Task:
Show, from the records below, all lines that contain the word "tako".

══════════════════════════════

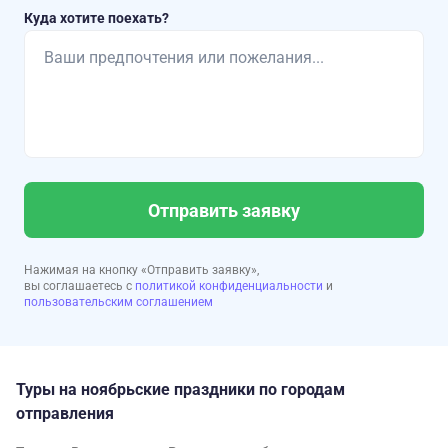
Куда хотите поехать?
Отправить заявку
Нажимая на кнопку «Отправить заявку»,
вы соглашаетесь с
политикой конфиденциальности
и
пользовательским соглашением
Туры на ноябрьские праздники по городам
отправления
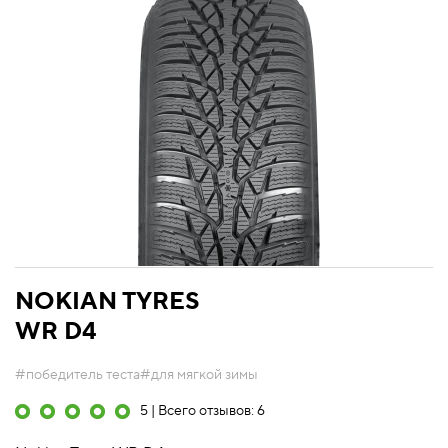
NOKIAN TYRES
WR D4
#победитель теста
#для мягкой зимы
5 | Всего отзывов: 6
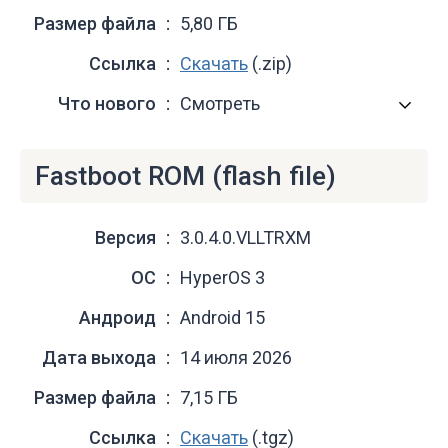
Размер файла
5,80 ГБ
Ссылка
Скачать
(.zip)
Что нового
Смотреть
Fastboot ROM (flash file)
Версия
3.0.4.0.VLLTRXM
ОС
HyperOS 3
Андроид
Android 15
Дата выхода
14 июля 2026
Размер файла
7,15 ГБ
Ссылка
Скачать
(.tgz)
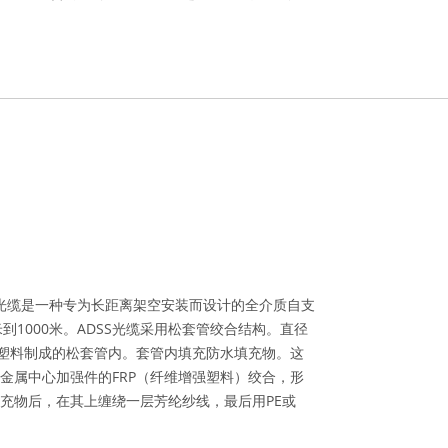
00米光缆是一种专为长距离架空安装而设计的全介质自支
米到1000米。ADSS光缆采用松套管绞合结构。直径
量塑料制成的松套管内。套管内填充防水填充物。这
金属中心加强件的FRP（纤维增强塑料）绞合，形
充物后，在其上缠绕一层芳纶纱线，最后用PE或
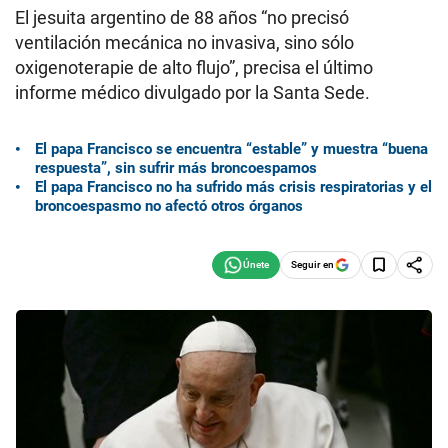
El jesuita argentino de 88 años “no precisó
ventilación mecánica no invasiva, sino sólo
oxigenoterapie de alto flujo”, precisa el último
informe médico divulgado por la Santa Sede.
El papa Francisco se encuentra “estable” y muestra “buena
respuesta”, sin sufrir más broncoespamos
El papa Francisco no ha sufrido más crisis respiratorias y el
broncoespasmo no afectó otros órganos
Seguir en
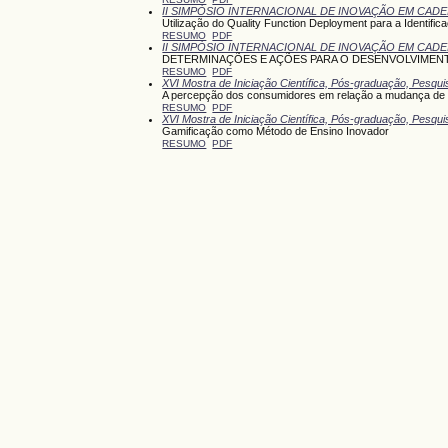
II SIMPÓSIO INTERNACIONAL DE INOVAÇÃO EM CA
Utilização do Quality Function Deployment para a Identif
RESUMO
PDF
II SIMPÓSIO INTERNACIONAL DE INOVAÇÃO EM CA
DETERMINAÇÕES E AÇÕES PARA O DESENVOLVIMENT
RESUMO
PDF
XVI Mostra de Iniciação Científica, Pós-graduação, Pesqu
A percepção dos consumidores em relação a mudança de 
RESUMO
PDF
XVI Mostra de Iniciação Científica, Pós-graduação, Pesqu
Gamificação como Método de Ensino Inovador
RESUMO
PDF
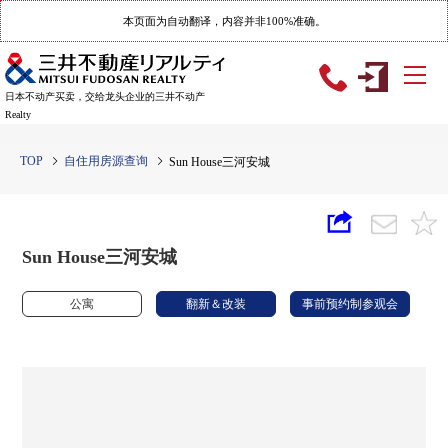
本页面为自动翻译，内容并非100%准确。
日本不动产买卖，交给龙头企业的三井不动产
Realty
TOP
自住用房源查询
Sun House三河安城
Sun House三河安城
公寓
翻新＆改装
事前预约制参观会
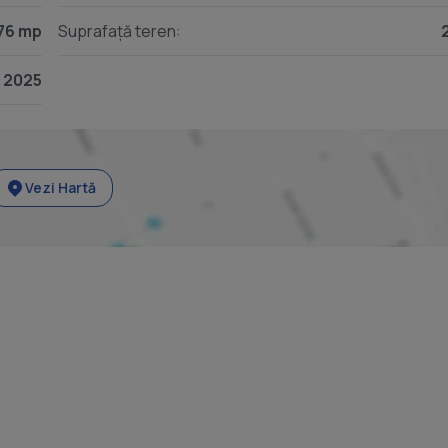
76 mp
Suprafață teren:
2025
Vezi Hartă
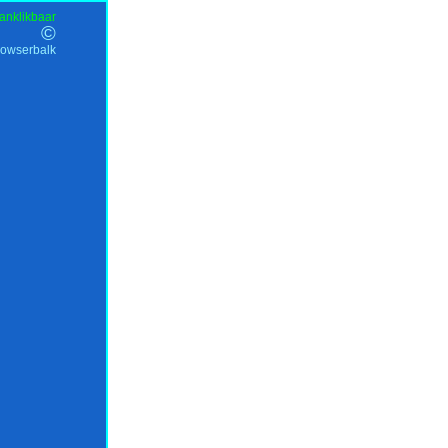
anklikbaar
©
rowserbalk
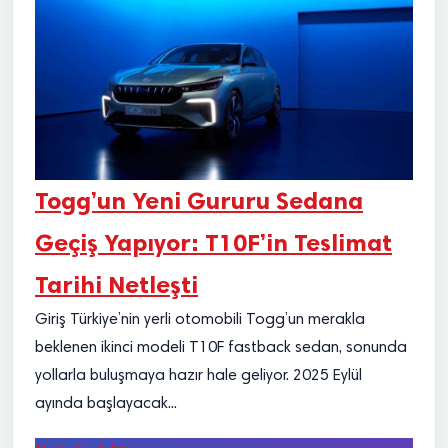
Togg’un Yeni Gururu Sedana
Geçiş Yapıyor: T10F’in Teslimat
Tarihi Netleşti
Giriş Türkiye’nin yerli otomobili Togg’un merakla
beklenen ikinci modeli T10F fastback sedan, sonunda
yollarla buluşmaya hazır hale geliyor. 2025 Eylül
ayında başlayacak...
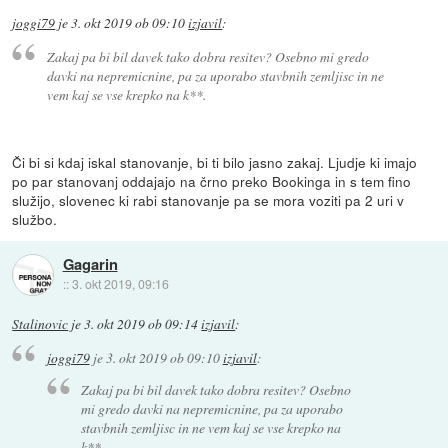
joggi79
je
3. okt 2019 ob 09:10
izjavil
:
Zakaj pa bi bil davek tako dobra resitev? Osebno mi gredo
davki na nepremicnine, pa za uporabo stavbnih zemljisc in ne
vem kaj se vse krepko na k**.
Či bi si kdaj iskal stanovanje, bi ti bilo jasno zakaj. Ljudje ki imajo
po par stanovanj oddajajo na črno preko Bookinga in s tem fino
služijo, slovenec ki rabi stanovanje pa se mora voziti pa 2 uri v
službo.
Gagarin
::
3. okt 2019, 09:16
Stalinovic
je
3. okt 2019 ob 09:14
izjavil
:
joggi79
je
3. okt 2019 ob 09:10
izjavil
:
Zakaj pa bi bil davek tako dobra resitev? Osebno
mi gredo davki na nepremicnine, pa za uporabo
stavbnih zemljisc in ne vem kaj se vse krepko na
k**.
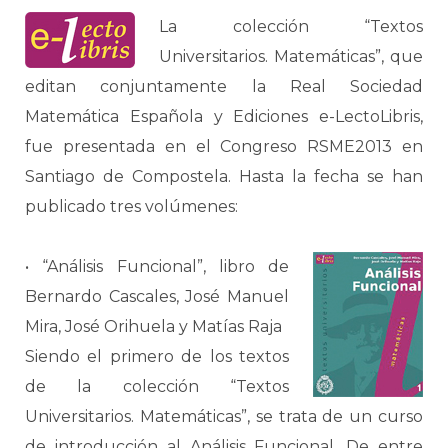
La colección “Textos
Universitarios. Matemáticas”, que
editan conjuntamente la Real Sociedad
Matemática Española y Ediciones e-LectoLibris,
fue presentada en el Congreso RSME2013 en
Santiago de Compostela. Hasta la fecha se han
publicado tres volúmenes:
• “Análisis Funcional”, libro de
Bernardo Cascales, José Manuel
Mira, José Orihuela y Matías Raja
Siendo el primero de los textos
de la colección “Textos
Universitarios. Matemáticas”, se trata de un curso
de introducción al Análisis Funcional. De entre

══════════════════════════════

Task answer:
Zakaj pa bi bil davek tako dobra resitev? Osebno mi gredo
Zakaj pa bi bil davek tako dobra resitev? Osebno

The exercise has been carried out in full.